Posted on August 21, 2018

The Town of Babylon will hold a special meeting Wednesday to vote on bonding for $500,000 to replenish two beaches eroded by a spate of nor’easters.

Storms during the past few years have chipped away at the sand at Overlook and Cedar beaches, town spokesman Kevin Bonner said, and the sand there has become “precariously low.”

The town will be “piggybacking” on the efforts of the U.S. Army Corps of Engineers, which is in the area to dredge the Fire Island inlet, Bonner said. When the Army Corps completes the dredging, the town will hire its contractor to dredge an additional area and use that sand for the beaches, said Brian Zitani, the town’s Waterways Management supervisor.

“We have to be opportunistic on this,” Zitani said. “So when they’re in the area we have to say ‘OK, we’re willing to fund the project and this is what we want to do.’ ”
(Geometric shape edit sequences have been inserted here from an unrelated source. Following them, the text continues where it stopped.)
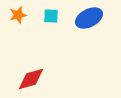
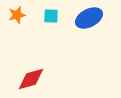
orange star: moved 1 px left
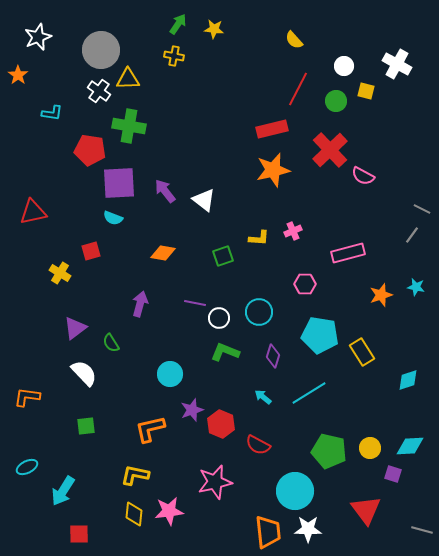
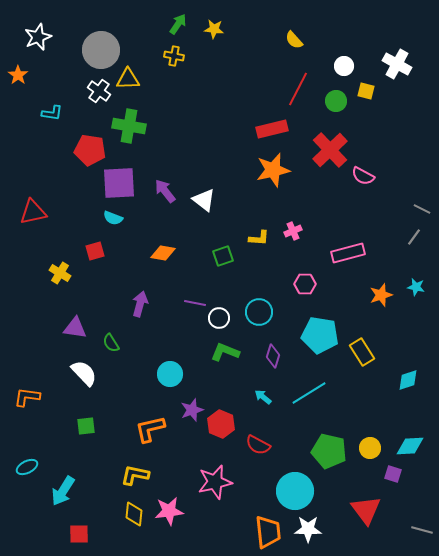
gray line at (412, 235): moved 2 px right, 2 px down
red square at (91, 251): moved 4 px right
purple triangle at (75, 328): rotated 45 degrees clockwise
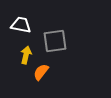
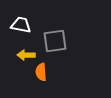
yellow arrow: rotated 102 degrees counterclockwise
orange semicircle: rotated 42 degrees counterclockwise
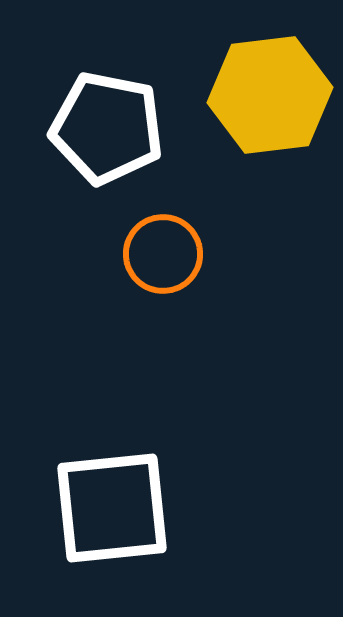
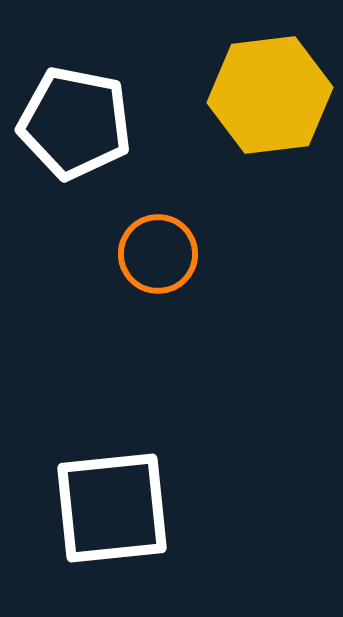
white pentagon: moved 32 px left, 5 px up
orange circle: moved 5 px left
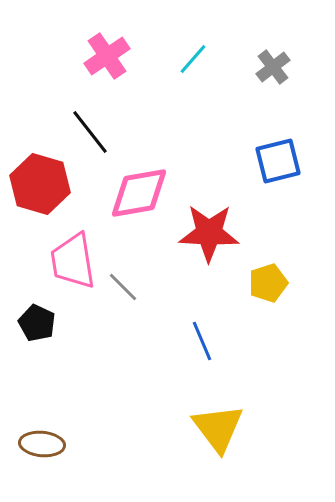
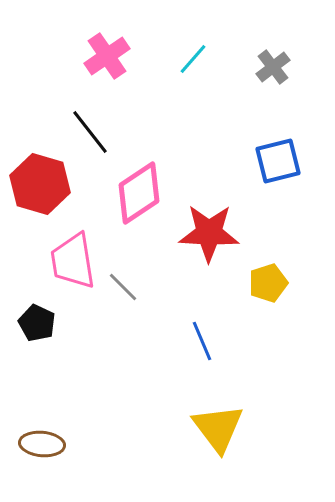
pink diamond: rotated 24 degrees counterclockwise
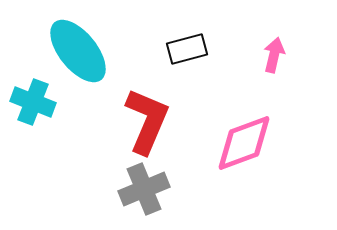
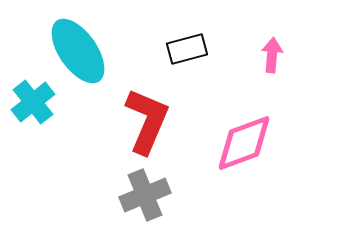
cyan ellipse: rotated 4 degrees clockwise
pink arrow: moved 2 px left; rotated 8 degrees counterclockwise
cyan cross: rotated 30 degrees clockwise
gray cross: moved 1 px right, 6 px down
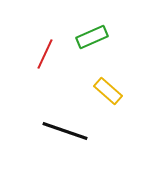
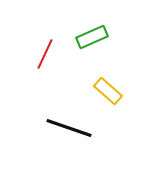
black line: moved 4 px right, 3 px up
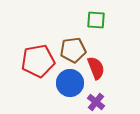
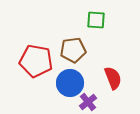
red pentagon: moved 2 px left; rotated 20 degrees clockwise
red semicircle: moved 17 px right, 10 px down
purple cross: moved 8 px left; rotated 12 degrees clockwise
The town plans to bond $500,000 for the project, Bonner said. While the cost is never budgeted, Town Comptroller Victoria Marotta knows the erosion and Army Corps’ projects occur about every four to five years and keeps the cost “in mind,” Bonner said. He said the bonding should not set back the town’s goals to retire more debt than it takes on each year.

Zitani said town officials have for two years sought to team up on an Army Corps’ dredging project but only learned of their next project four weeks ago. The Army Corps’ bid for a contractor should be completed within a month, Zitani said, and only at that point will the town know what the cost will be per cubic yard.

The town last took this approach to sand replenishment in 2014, when it got 50,000 cubic yards at a cost of $451,914 for Overlook Beach after damage in 2012 from superstorm Sandy. That expense also was bonded for, Bonner said.

The punch of storms since then has eaten away at Overlook, Zitani said, and the beach is now 200 feet shorter than it was at the completion of the last replenishment.